Notes from Guy Kawasaki's Keynote How To Drive Your Competition Crazy presented at the 2009 eCommerce Leadership Summit

The presentation consisted of the 10 bullet points below (11 if you include the bonus twitter topic). My notes include some ideas on how to apply the concepts to my business (in italics).
  1. Find a mighty opposite
    • 800 pound gorilla / company that is the opposite of yours and use that to highlight / market the positives about your business.
    • Examples I could use
      • No restocking fees,
      • next business day shipping on in stock orders
      • same shipping on in stock and ordered by 10 AM pacific
      • no hassle returns / 90 day warranty
      • we refund return shipping cost on defective items / wrong items
  2. Know thy self
    • Have a mission statement (2-3 words that describe your business
    • Examples: Wendy's Healthy Fast Food, Honda Great Engines
  3. Truly know thy customer
    • Why do customers purchase from you?
    • Good value, quick shipping, good / great service
  4. Know thy enemy
    • Buy from your competitors
    • What do they do different?
    • What sets them apart from you?
    • Where do their customers come from?
    • Note how they handle returns / customer service / shipping / anything else and take the best of what works, make it your own and better
  5. Focus on the customer / create good shitake
    • Nobody buys from you to help you or hurt a competitor (they buy only for their own self interest)
    • Create good stuff / service
    • Great stuff usually jumps a curve (i.e. it is not 10% or 20% better but is 10 times better)
    • Example of 10x improvement: Blocks of ice brought in from cold climates -> Ice Factories -> Refrigerators
    • DICEE (deep, intelligent, complete, elegance, emotive) most great stuff fits in this category. I am sure there was more to it but I take lousy notes.
  6. Turn your customers into Evangelists
    • Evangelist customers have other customers bests interests at heart unlike a salesman that has only hist best interests at heart.
  7. Create your own day
    • He literally meant create your own day as some companies have done in the past but I did not write down the example company.
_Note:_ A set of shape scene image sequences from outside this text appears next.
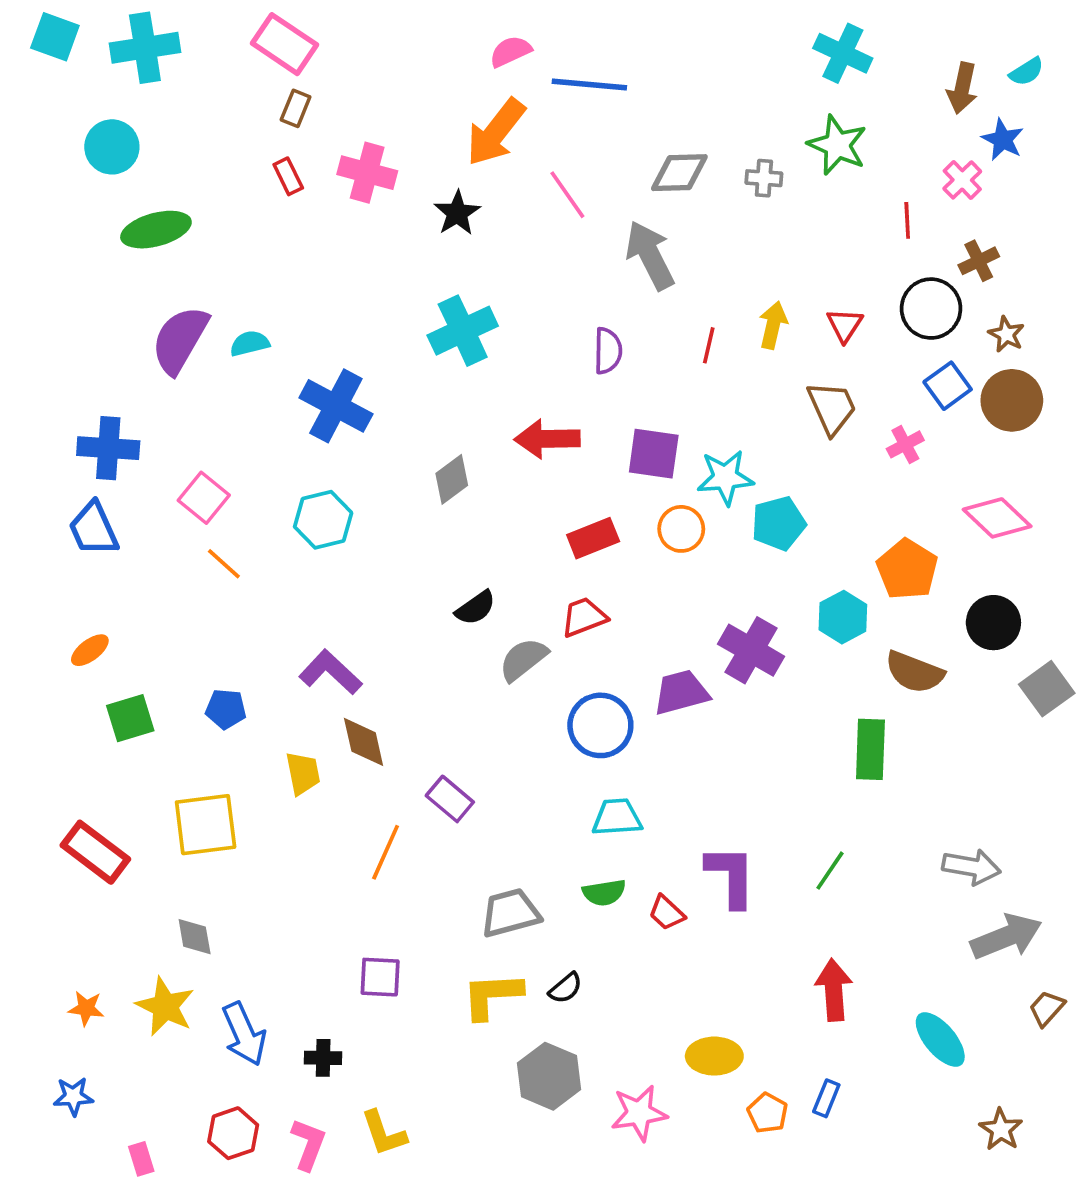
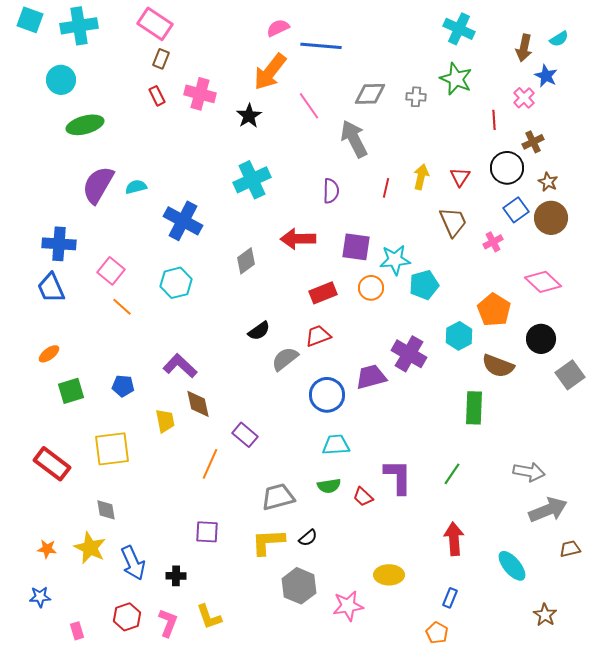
brown trapezoid: (1047, 1008) -> (570, 549), turned 35
orange pentagon: (768, 1113) -> (437, 633), moved

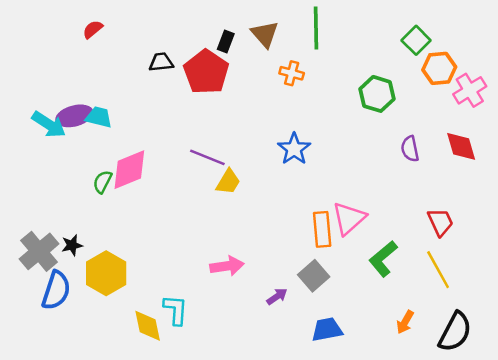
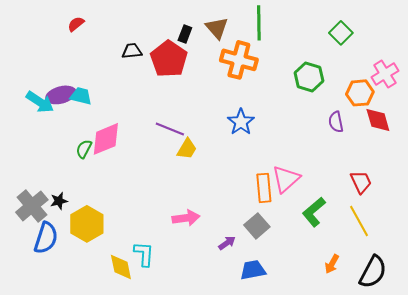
orange hexagon: (439, 68) -> (360, 93), moved
orange cross: (292, 73) -> (239, 60), size x1.8
blue trapezoid: (327, 329) -> (253, 270), moved

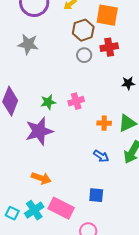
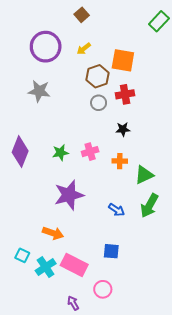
black star: (128, 83) -> (123, 129), moved
orange cross: (104, 123) -> (120, 161), moved
purple star: (39, 131) -> (69, 195), moved
cyan square: (12, 213) -> (22, 255), moved

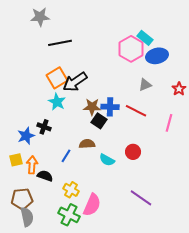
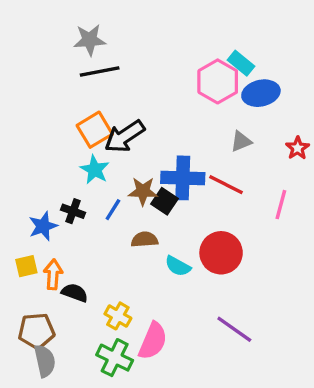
gray star: (40, 17) -> (90, 40), moved
brown star: (92, 107) -> (143, 191), moved
blue cross: (110, 107) -> (183, 178), size x1.4
red circle: (133, 152) -> (221, 253), size x1.6
blue line: (66, 156) -> (113, 210), moved

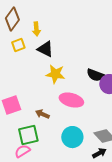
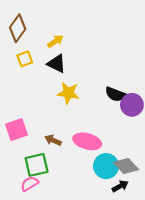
yellow arrow: (36, 29) -> (55, 41), moved, turned -120
pink ellipse: (71, 100) -> (87, 141), moved
cyan circle: (72, 137) -> (106, 166), moved

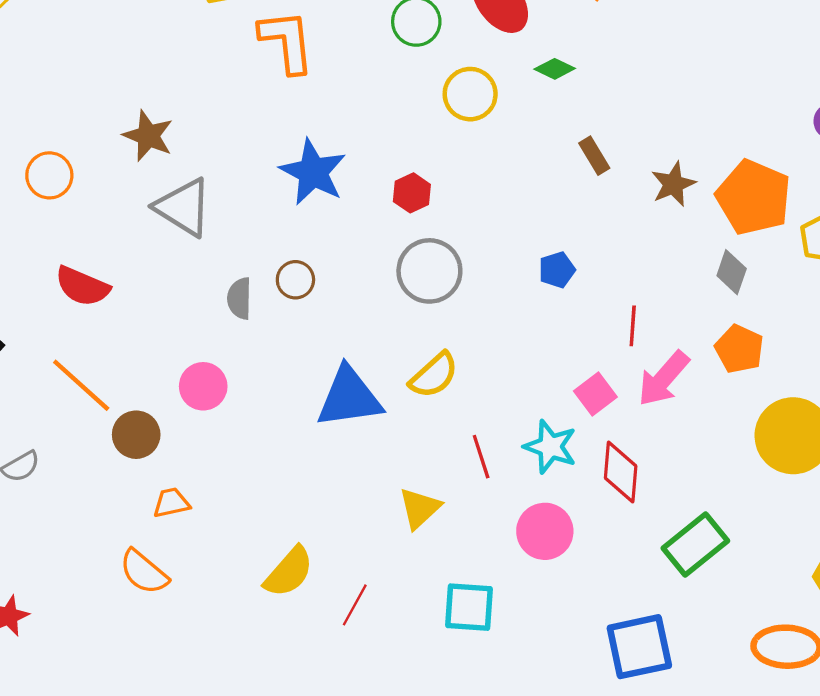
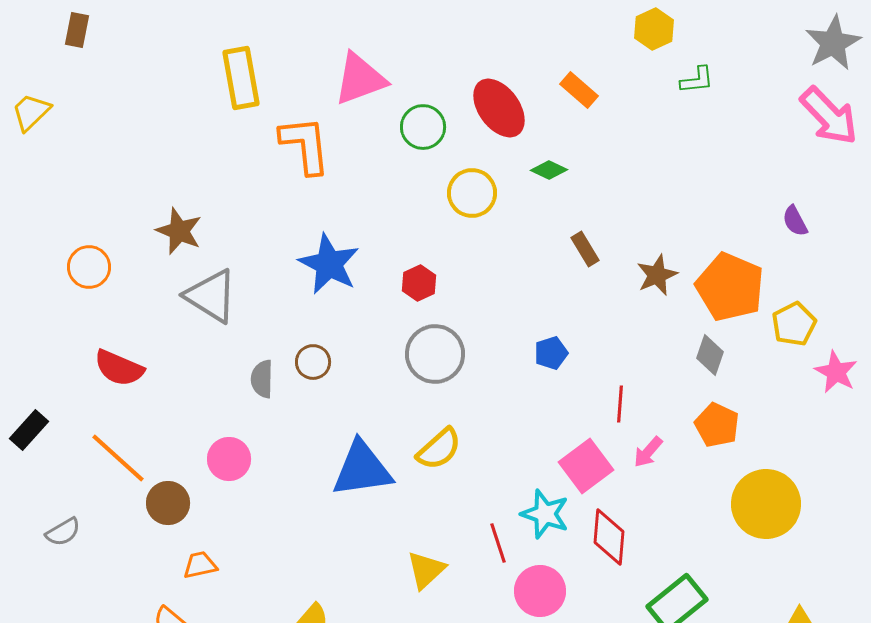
pink arrow: (663, 379) -> (648, 452), size x0.6
pink square: (595, 394) -> (586, 466), size x1.4
red line: (481, 457) -> (498, 543), moved

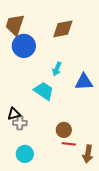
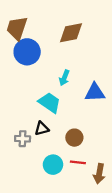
black triangle: (14, 114) -> (42, 129), moved
brown circle: (64, 130) -> (74, 138), moved
cyan circle: (25, 154) -> (53, 165), moved

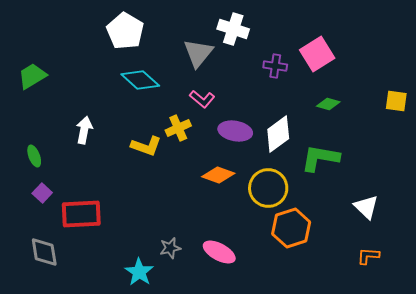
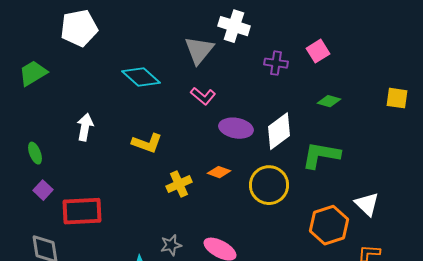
white pentagon: (125, 31) -> (79, 28), moved, turned 30
pink square: (317, 54) -> (318, 51), size x0.7
yellow cross: (178, 128) -> (179, 184), moved
orange diamond: (218, 175) -> (219, 172), size x0.7
orange hexagon: (291, 228) -> (329, 225), moved

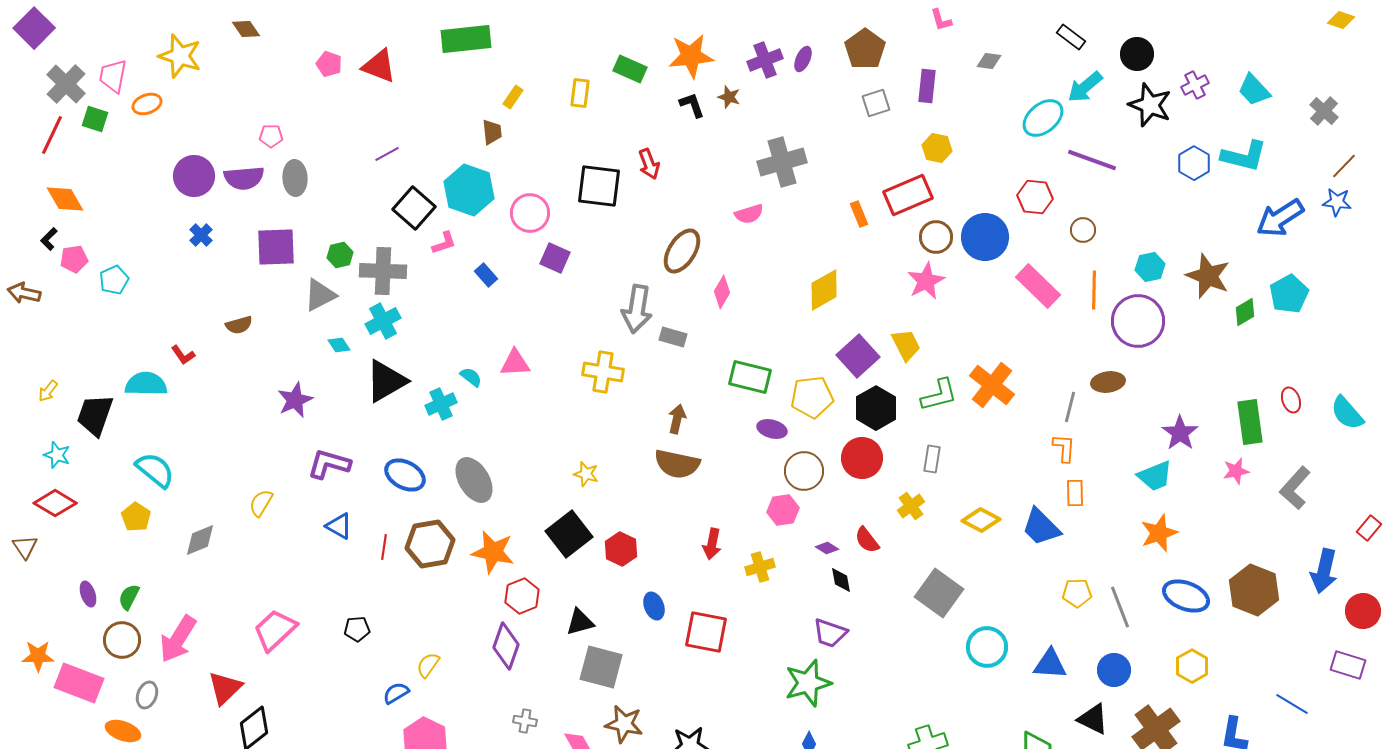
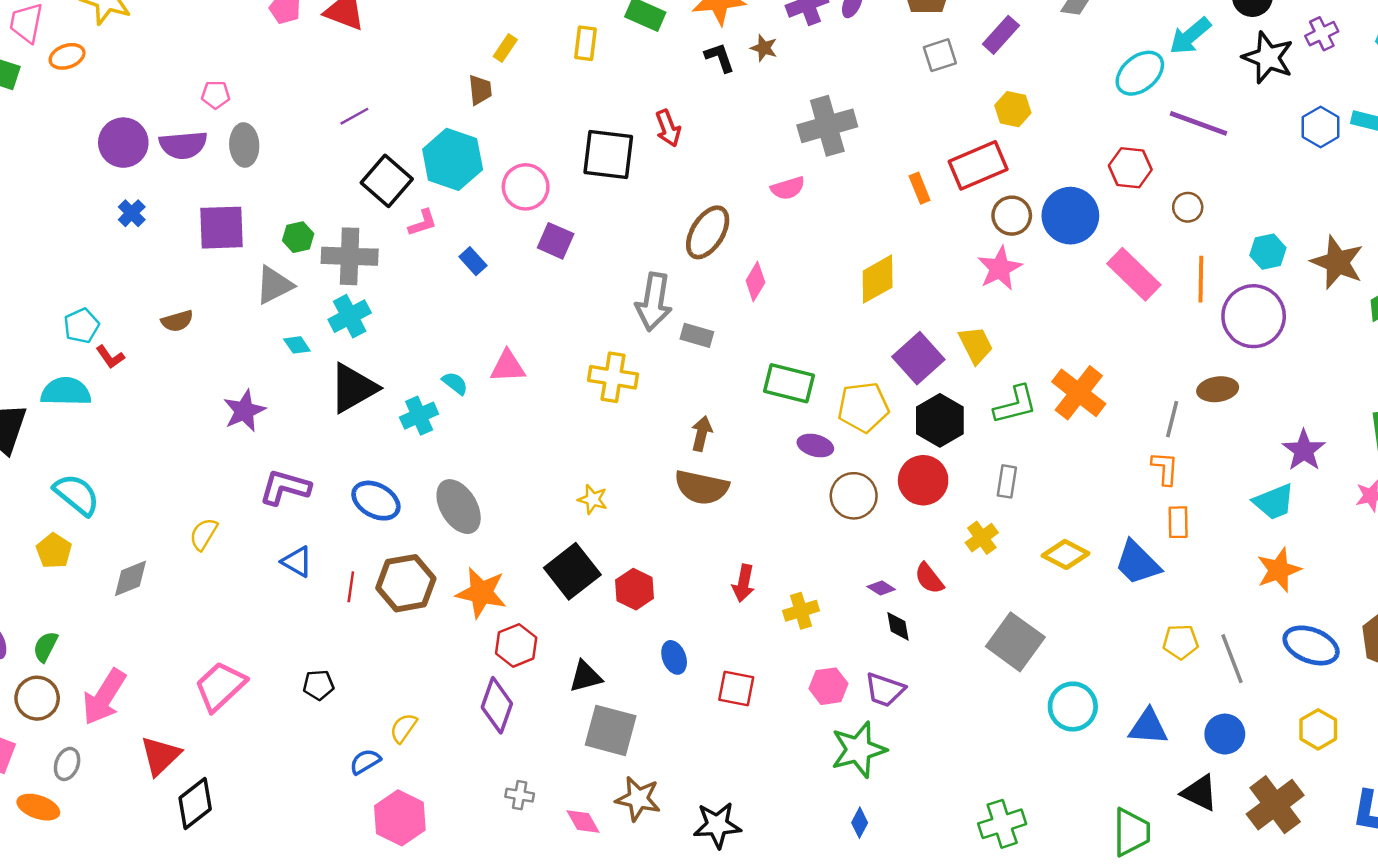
purple rectangle: (927, 86) -> (1001, 35), turned 36
cyan pentagon: (114, 280) -> (81, 326), moved
pink hexagon: (783, 510) -> (829, 686), moved
red square: (706, 632) -> (736, 689), size x0.7

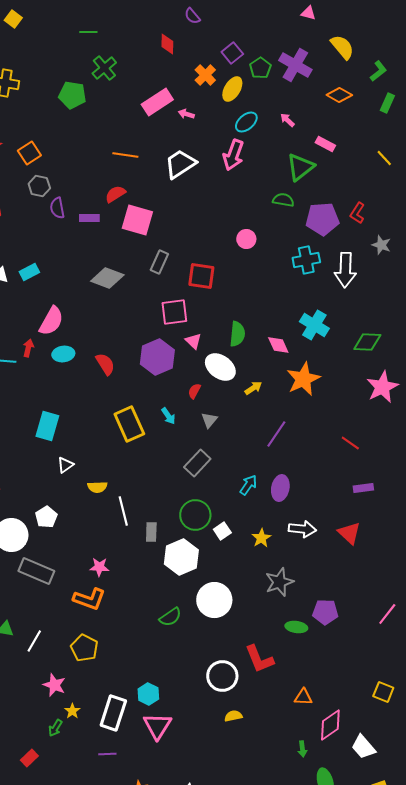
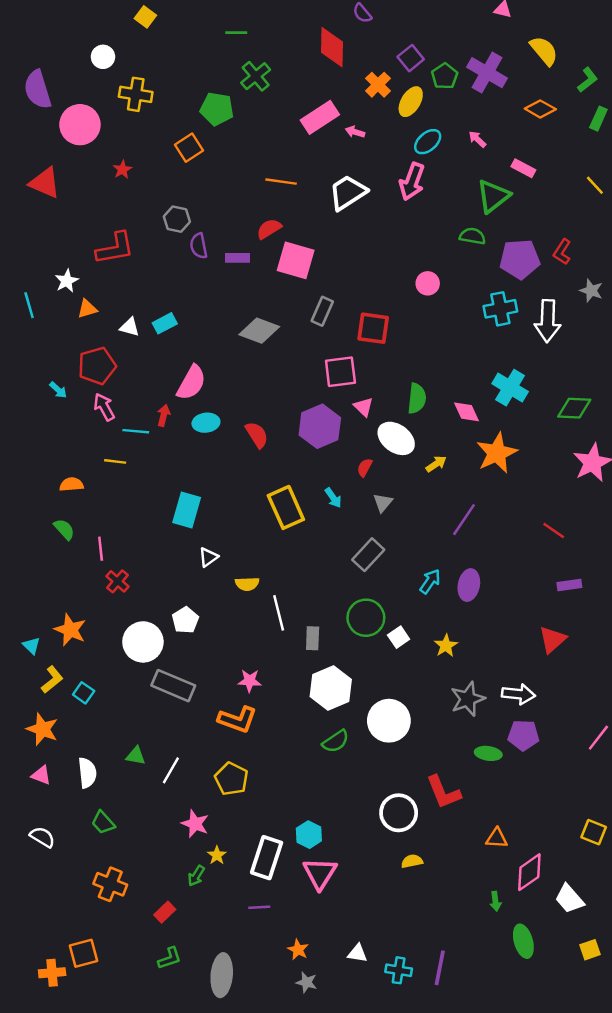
red diamond: (167, 44) -> (332, 47), size x1.6
orange square: (29, 153) -> (189, 148), moved
white arrow: (302, 529) -> (519, 694), moved
red triangle: (349, 533) -> (552, 640), turned 35
white hexagon: (181, 557) -> (331, 688), moved

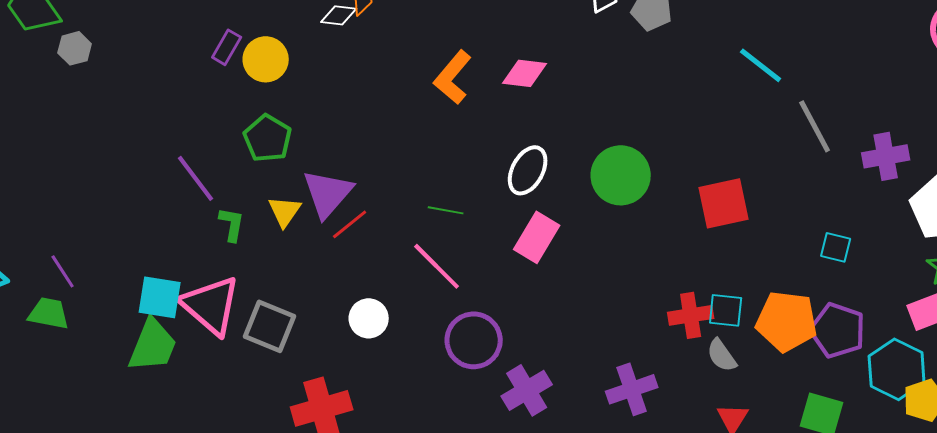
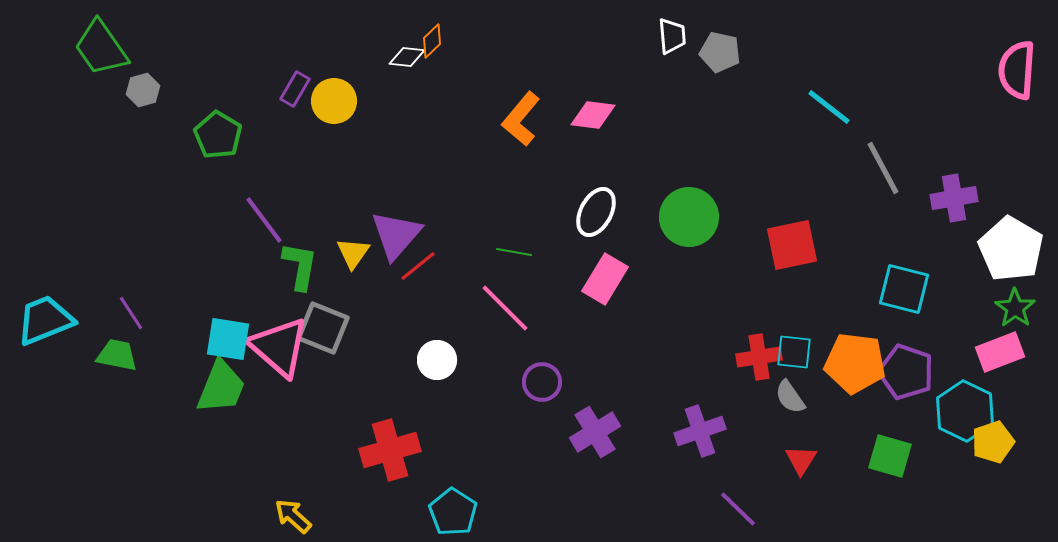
green pentagon: (268, 138) -> (218, 135), moved
green L-shape: (232, 224) -> (300, 266), size x1.4
cyan square: (836, 247) -> (904, 289), size x1.6
gray square: (270, 326) -> (323, 328), moved
purple circle: (474, 340) -> (542, 382), size x0.7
Really not applicable to smaller companies I think but I guess it could be applied on a certain level by sponsoring a local event or running your own conference (like Infopia did with this conference).
  8. Make good by doing good
    • My notes are a big blank here. I think he pretty much skimmed / skipped over this (to focus on twitter later).
  9. Turn your competition into allies
    • Examples
      • Home Depot helped drive sales at competitors because propane refills went up for competitors
      • A knight and a dragon team up together to start a BBQ rather than fight to the death
      • JB Hunt (trucking) and Southern Pacific Railroad teamed up to offer port to door delivery.
  10. Play with their minds
    • After you have done everything else go ahead and just play with their minds
    • Example: Denver pizza company offered 2 pizzas for the price of 1 of you tear the competitors ad out of the phone book and bring it in.
  11. Use twitter
    • This was pretty much about using twitter to market to potential customers using Twitter and making use of Twitter Hawk to automate much of it along with a plug for Guy's current business venture Alltop
    • Tweet Deck (aggregates twitter feeds?) and Tynt (see what is being copied from your website) were other tools mentioned.

Friday, March 20, 2009

Salt Lake City / eCommerce Leadership Summit Pictures

I really don't have any pictures from the conference itself because of of them came out unusable so I just have the one shot below of Guy Kawasaki hanging out, chatting and signing books after delivering the keynote. The rest of the pictures are a few select pictures from walking around temple square on Friday 3/06 before catching my flight home.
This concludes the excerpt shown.